The answer is still no. Though tomato sauce is made with ripe tomatoes, it is also made with a large amount of salt. According to ASPCA, salt can cause many issues in a cat’s digestive system including excessive thirst and urination, seizures or even sodium ion poisoning. This also goes for ketchup and tomato soup as well.
In general, small amounts of some fruits are okay, but as meal replacements, it’s not a good idea. Gary Richter, DVM, owner and medical director of Montclair Veterinary Hospital in Oakland, California and Holistic Veterinary Care, tells Rover, “Fruits are not problematic for cats although most won’t really eat fruit in any quantity. Since they are not going to eat large amounts of fruit anyway, the sugar content is not a major concern.”
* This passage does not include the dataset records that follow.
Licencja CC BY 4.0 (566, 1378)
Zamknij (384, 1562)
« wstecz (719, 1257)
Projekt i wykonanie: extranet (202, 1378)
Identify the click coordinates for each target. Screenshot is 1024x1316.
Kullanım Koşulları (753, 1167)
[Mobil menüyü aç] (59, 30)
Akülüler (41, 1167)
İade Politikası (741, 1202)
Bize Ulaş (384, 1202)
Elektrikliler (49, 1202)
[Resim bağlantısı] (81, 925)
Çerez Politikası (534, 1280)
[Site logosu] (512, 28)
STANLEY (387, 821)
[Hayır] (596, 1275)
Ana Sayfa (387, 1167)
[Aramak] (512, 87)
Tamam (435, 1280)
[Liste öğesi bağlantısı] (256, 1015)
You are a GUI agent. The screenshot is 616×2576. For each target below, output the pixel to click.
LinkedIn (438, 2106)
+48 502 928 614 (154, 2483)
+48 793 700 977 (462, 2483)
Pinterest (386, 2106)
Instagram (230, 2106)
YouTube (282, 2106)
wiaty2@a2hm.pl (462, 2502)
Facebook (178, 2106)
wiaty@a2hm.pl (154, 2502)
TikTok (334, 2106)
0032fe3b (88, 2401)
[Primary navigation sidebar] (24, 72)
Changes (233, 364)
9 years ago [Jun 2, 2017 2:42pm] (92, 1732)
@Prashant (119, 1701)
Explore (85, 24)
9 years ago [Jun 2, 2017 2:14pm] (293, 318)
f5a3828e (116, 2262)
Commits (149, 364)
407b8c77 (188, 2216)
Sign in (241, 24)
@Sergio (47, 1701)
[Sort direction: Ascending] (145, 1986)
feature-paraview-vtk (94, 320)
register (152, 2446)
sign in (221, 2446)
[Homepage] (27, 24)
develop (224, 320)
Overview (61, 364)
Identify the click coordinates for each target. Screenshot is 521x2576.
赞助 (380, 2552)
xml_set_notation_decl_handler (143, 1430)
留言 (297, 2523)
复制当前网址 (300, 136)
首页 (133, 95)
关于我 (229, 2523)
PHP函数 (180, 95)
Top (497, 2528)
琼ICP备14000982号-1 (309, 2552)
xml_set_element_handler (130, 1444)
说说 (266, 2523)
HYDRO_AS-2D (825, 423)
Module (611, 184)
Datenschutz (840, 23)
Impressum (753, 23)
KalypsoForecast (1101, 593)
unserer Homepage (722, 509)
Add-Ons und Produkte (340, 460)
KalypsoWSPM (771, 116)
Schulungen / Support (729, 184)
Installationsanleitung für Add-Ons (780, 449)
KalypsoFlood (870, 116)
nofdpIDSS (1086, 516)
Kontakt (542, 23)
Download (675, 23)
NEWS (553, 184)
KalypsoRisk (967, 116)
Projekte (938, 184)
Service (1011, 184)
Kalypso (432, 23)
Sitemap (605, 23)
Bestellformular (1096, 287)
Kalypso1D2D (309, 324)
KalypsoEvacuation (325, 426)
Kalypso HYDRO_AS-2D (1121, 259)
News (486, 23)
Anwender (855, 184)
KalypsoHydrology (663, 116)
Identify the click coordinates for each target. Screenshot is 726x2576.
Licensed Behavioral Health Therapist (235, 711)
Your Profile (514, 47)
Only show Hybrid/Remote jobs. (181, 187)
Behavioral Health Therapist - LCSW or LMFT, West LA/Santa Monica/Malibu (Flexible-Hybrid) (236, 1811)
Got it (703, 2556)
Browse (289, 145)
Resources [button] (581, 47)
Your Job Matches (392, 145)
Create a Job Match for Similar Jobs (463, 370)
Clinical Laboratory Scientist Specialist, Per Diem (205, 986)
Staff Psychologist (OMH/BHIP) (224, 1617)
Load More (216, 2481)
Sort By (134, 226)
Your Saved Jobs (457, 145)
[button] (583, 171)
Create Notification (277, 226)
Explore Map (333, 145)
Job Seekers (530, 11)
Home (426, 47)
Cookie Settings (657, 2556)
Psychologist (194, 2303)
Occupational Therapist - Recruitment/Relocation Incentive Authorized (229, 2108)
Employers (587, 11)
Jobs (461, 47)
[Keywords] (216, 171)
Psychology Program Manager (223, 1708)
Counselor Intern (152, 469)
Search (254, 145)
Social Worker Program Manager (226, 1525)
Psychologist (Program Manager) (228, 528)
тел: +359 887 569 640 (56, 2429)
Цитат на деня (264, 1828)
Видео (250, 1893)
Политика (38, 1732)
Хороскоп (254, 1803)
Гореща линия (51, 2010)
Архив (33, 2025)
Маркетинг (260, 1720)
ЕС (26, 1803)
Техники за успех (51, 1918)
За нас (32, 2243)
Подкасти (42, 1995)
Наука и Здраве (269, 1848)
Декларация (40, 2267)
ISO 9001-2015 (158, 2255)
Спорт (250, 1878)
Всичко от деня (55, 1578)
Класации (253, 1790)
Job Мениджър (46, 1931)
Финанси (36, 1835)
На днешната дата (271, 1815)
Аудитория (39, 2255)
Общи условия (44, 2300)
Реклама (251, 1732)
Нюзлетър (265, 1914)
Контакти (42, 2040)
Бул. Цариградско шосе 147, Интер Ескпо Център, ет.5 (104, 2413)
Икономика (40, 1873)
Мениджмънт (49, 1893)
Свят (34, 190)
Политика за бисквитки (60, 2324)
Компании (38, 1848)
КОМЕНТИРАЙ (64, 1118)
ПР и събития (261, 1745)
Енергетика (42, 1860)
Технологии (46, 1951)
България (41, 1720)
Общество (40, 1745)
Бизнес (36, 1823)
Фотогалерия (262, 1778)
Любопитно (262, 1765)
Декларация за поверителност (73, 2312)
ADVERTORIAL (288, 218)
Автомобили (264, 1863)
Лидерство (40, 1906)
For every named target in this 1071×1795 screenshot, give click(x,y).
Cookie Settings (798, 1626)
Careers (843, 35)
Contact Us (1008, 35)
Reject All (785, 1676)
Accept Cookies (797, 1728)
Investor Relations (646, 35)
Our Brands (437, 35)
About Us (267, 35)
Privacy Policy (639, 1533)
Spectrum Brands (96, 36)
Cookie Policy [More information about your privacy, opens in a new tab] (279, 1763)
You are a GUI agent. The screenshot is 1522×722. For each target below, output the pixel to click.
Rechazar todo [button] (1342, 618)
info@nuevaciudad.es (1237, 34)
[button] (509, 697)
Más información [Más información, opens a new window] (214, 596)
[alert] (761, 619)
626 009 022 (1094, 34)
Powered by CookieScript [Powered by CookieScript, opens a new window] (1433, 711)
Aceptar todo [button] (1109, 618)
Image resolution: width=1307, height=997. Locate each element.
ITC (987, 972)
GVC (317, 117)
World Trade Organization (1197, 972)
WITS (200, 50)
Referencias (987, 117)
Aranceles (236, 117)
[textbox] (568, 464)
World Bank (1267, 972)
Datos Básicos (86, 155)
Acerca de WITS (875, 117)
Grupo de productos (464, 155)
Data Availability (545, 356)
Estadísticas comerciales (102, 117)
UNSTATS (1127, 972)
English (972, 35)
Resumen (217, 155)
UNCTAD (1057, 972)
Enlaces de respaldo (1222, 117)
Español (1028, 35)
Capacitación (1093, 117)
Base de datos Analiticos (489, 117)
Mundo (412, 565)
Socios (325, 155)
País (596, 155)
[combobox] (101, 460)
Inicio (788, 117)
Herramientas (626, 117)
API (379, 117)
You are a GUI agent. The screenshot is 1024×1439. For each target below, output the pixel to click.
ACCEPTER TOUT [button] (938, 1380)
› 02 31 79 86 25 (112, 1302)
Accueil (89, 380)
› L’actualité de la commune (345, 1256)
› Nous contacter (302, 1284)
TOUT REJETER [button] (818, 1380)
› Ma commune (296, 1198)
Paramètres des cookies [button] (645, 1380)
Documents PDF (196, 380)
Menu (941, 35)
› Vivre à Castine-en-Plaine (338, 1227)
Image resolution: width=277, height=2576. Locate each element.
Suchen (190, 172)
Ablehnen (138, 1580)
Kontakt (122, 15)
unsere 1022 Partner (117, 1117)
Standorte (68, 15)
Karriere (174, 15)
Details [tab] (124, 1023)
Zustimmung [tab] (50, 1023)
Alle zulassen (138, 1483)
That being said, though ripe tomato itself is not toxic, there are certain fruits that cats should always steer clear of:
- Citrus (all citrus contains some level of citric acid, which can cause central nervous system issues in large enough doses; it causes stomach upset in smaller amounts, according to the ASPCA)
- Grapes/Raisins/Currants (toxic to cats, according to the ASPCA)
- Coconut or coconut oil (technically a seed, but we’ll include it here — coconut can cause an upset stomach in cats, per the ASPCA)
Vegetables, on the other hand, have a little more leeway than fruit due to their lower sugar content. Richter continues, “Pet owners can always try to give vegetables to cats in food or treats. Not all will eat them. There certainly are good nutrients in vegetables when part of a balanced meal.”
If you’d like to experiment with different vegetables, these veggies are not toxic to cats, according to the ASPCA:
- Celery (they love the crunch!)
- Green bell peppers
- Spinach (Filled with vitamins A, C, and K!)
- Peas (Often found in many prepackaged foods for cats and dogs as a vitamin-filled addition)
- Pumpkin (Pumpkin is used often as a way to get fiber in your cat’s diet)
For all treats, introduce your cat to them slowly and sparingly.
“There is no reason cats can’t be given human food as long as it is nutritionally appropriate.” Dr. Richter explains, “That said, cats tend to be very specific about what they will eat and they like consistency. Most are not enthusiastic about changes in their diet.”
At the end of the day, remember that your cat is a carnivore and should be fed a diet nutritionally appropriate for their digestive system.
“The large majority of what cats eat should be a balanced diet,” Dr. Richter says. “In general, treats are not balanced and should not make up a significant portion of their daily intake.”